El carpintero retrocedió temeroso. Había perdido la confianza en los afables monjes, ni siquiera la condición de irlandés de Eber lo salvaba de los recelos.
—Si tenéis otra explicación y pruebas, será mejor que las expongáis pronto ante el monarca. Cormac tiene asediado el monasterio para tratar de poner fin a la maldición.
Dana y Eber se miraron espantados.
—Explícate.
—Nadie sabe nada del abad Brian, quizá ya esté muerto. La desaparición del obispo Morann y del hermano Michel tiene al reino en vilo. Los sacerdotes de Mothair exigen que el resto de los monjes se sometan a juicio para determinar si también son responsables y si es necesario un exorcismo.
—¿Y qué dicen los druidas? —quiso saber Dana.
Los ojos del Athelnoth brillaron.
—Los druidas no saben a qué atenerse y callan. Cuando todo esto acabe, el monasterio será derruido. Esta vez la justicia está de parte de Cormac, y cuenta con la aprobación de los abates de todos los monasterios de la isla, los obispos, los reyes…, incluso del devoto Brian Boru. También el pueblo levanta el puño indignado contra los benedictinos extranjeros. —Athelnoth no pudo contener más su propia ira—. Cormac es un tirano, ¡pero es nuestro rey! ¡Habéis insultado a Irlanda! ¡Ni siquiera vuestras impropias habilidades de guerreros lograrán evitar que os expulsen, o algo peor!
Con una seca orden, el carruaje inició de nuevo el penoso avance.

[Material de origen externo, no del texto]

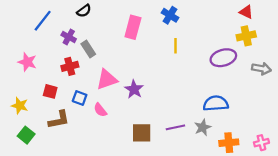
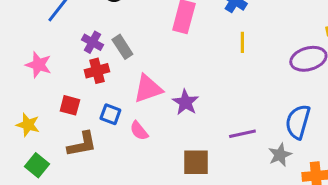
purple cross: (69, 37) -> (92, 42), moved
blue semicircle: (216, 103) -> (298, 122), turned -70
purple line: (175, 127) -> (242, 134), moved

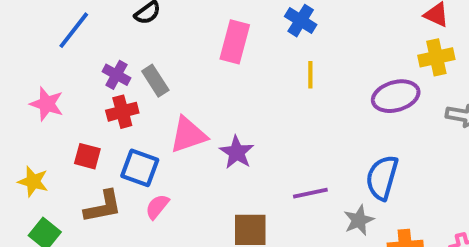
blue square: (110, 114) -> (140, 168), size x1.4
pink semicircle: (139, 131) -> (157, 207), moved, turned 78

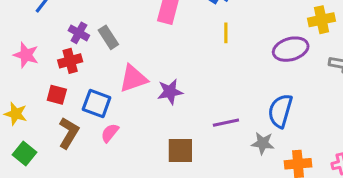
red cross: (122, 112) -> (70, 61), moved
purple star: (237, 152) -> (170, 92), turned 30
brown L-shape: (103, 207) -> (69, 133), turned -48
gray star: (359, 220) -> (263, 143), turned 30

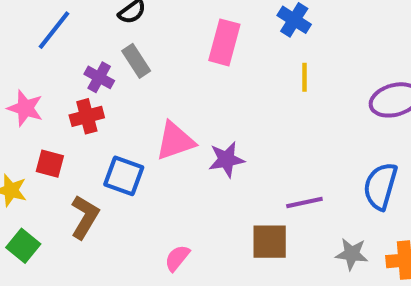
gray rectangle: (108, 37) -> (136, 61), moved
red square: (57, 95) -> (50, 164), moved
pink semicircle: (110, 133) -> (177, 258), moved
gray star: (263, 143) -> (352, 254), moved
brown square: (180, 151) -> (270, 242), moved

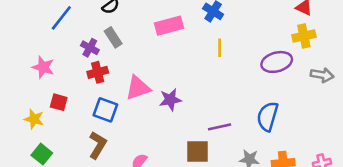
pink rectangle: (224, 42) -> (169, 26), turned 60
red cross: (87, 116) -> (98, 72), moved
brown L-shape: (85, 217) -> (98, 145), moved

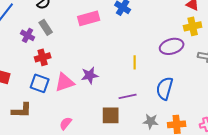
yellow line: (220, 48) -> (135, 62), moved
red cross: (98, 72) -> (43, 57), moved
pink triangle: (138, 88) -> (65, 82), moved
brown L-shape: (98, 145) -> (22, 110), moved, turned 60

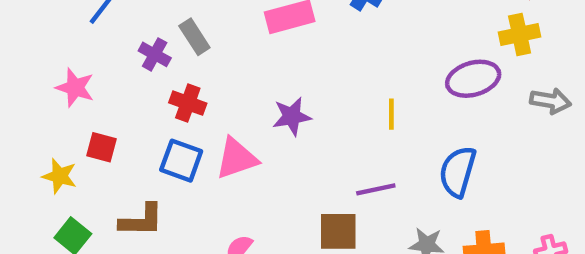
red cross: (43, 57) -> (188, 103), turned 35
purple star: (90, 75) -> (292, 116), moved

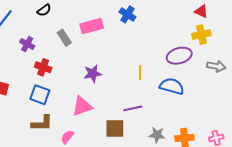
gray rectangle: (194, 37) -> (64, 38), moved
pink triangle: (236, 158) -> (82, 106), moved
blue semicircle: (458, 172) -> (172, 86), moved, turned 90
brown L-shape: (141, 220) -> (42, 123), moved

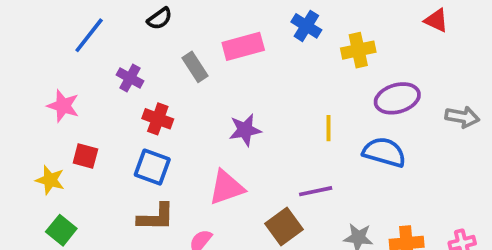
yellow cross: (201, 35) -> (358, 50), moved
brown square: (115, 128) -> (284, 226), turned -36

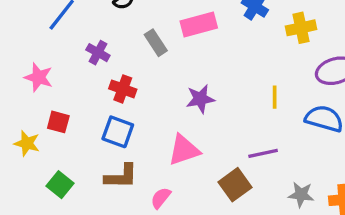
green square: (61, 230) -> (60, 185), moved

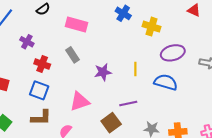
pink rectangle: (199, 25) -> (77, 25), moved, turned 30
yellow cross: (301, 28) -> (152, 27), turned 30
gray rectangle: (156, 43) -> (73, 55), moved
purple star: (200, 99) -> (103, 72), moved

A Dana le sorprendió darse cuenta de que podía sentirse aún más hundida que un momento antes. La posibilidad de que Brian de Liébana estuviera muerto había sido un golpe terrible que le había robado las escasas energías que aún le quedaban. Notaba un vacío en el pecho y una sensación lacerante de culpabilidad por no haber cruzado unas últimas palabras con él. La tristeza que se había apoderado de ella al tomar conciencia de que tal vez lo había perdido para siempre le demostraba cuán fuerte en realidad era su vínculo.